Ils espèrent que les clients voudront et pourront célébrer Noël et le jour de l’an comme d’habitude. Les producteurs d’huitres de Loire-Atlantique et de Vendée se disent inquiets, en attendant les nouvelles annonces du gouvernement.

François Dewallles commercialise environ 50 tonnes d’huîtres par an
François Dewallles commercialise environ 50 tonnes d’huîtres par an © Radio France - Philippe Rey-Gorez

Comment vont se passer les fêtes de fin d'année ?  C'est LA question que se posent en ce moment les ostréiculteurs, aussi bien en Loire-Atlantique qu'en Vendée. Les restaurants ont fermés, et pourraient bien ne pas rouvrir avant mi-janvier. Quant aux intentions des consommateurs, aux possibilités, pour eux, de faire la fête, c'est encore l'inconnu.  Nous avons rencontré un ostréiculteur de la Guittière, sur la commune de Talmont-saint-Hilaire, en Vendée. 

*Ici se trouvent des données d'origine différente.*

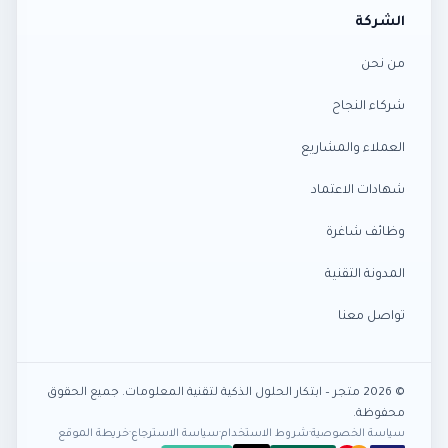
الشركة
من نحن
شركاء النجاح
العملاء والمشاريع
شهادات الاعتماد
وظائف شاغرة
المدونة التقنية
تواصل معنا
© 2026 متجر – ابتكار الحلول الذكية لتقنية المعلومات. جميع الحقوق
محفوظة.
سياسة الخصوصية
·
شروط الاستخدام
·
سياسة الاسترجاع
·
خريطة الموقع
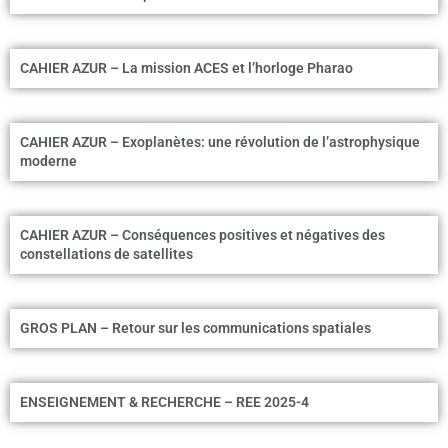
CAHIER AZUR – La mission ACES et l’horloge Pharao
CAHIER AZUR – Exoplanètes: une révolution de l’astrophysique
moderne
CAHIER AZUR – Conséquences positives et négatives des
constellations de satellites
GROS PLAN – Retour sur les communications spatiales
ENSEIGNEMENT & RECHERCHE – REE 2025-4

François Dewalles est le patron des Viviers de la Guittière, et en ce moment, commercialement c'est le calme plat : « on reste ouvert, mais il n’y a personne. Donc, financièrement, il n’y a rien qui rentre ! ». 

Quelques rares commandes en cours. Habituellement, ce bassin est beaucoup plus rempli
Quelques rares commandes en cours. Habituellement, ce bassin est beaucoup plus rempli © Radio France - Philippe Rey-Gorez

Inquiétude également  pour la suite. L'entreprise vend environ 50 tonnes par an, dont 25% en décembre, uniquement en vente directe. Habituellement, François Dewalles expédie ses huîtres un peu partout en France, mais cette fois, c’est différent : « ces clients-là, normalement, ont déjà réservé des huîtres pour Noël. Cette année, j’ai uniquement une demande d’un client, alors que l’année dernière, on avait envoyé une centaine de colis ».    La grande question, bien sûr, c'est de savoir si les consommateurs pourront se rassembler, et fêter noël à peu près normalement. Une mauvaise fin d'année, pour l'ostréiculteur, aurait un effet double peine. D’abord le manque à gagner : « le chiffre d’affaire qu’on fait en décembre, il nous permet de vivre jusqu’en juin, où il y a les prochaines ventes. Cette période est importante pour la trésorerie ». Par ailleurs, s’il y a trop d’invendus, ça nuirait  aux capacités de production : « on travaille nos huîtres sur trois ou quatre ans. Si on ne peut pas les enlever, on ne pourra pas  en produire de nouvelles. » 

Le comité régional de la conchyliculture compte 235 entreprises, en Loire- Atlantique et en Vendée. La plus grande partie des ostréiculteurs commercialisent leurs produits en vente directe.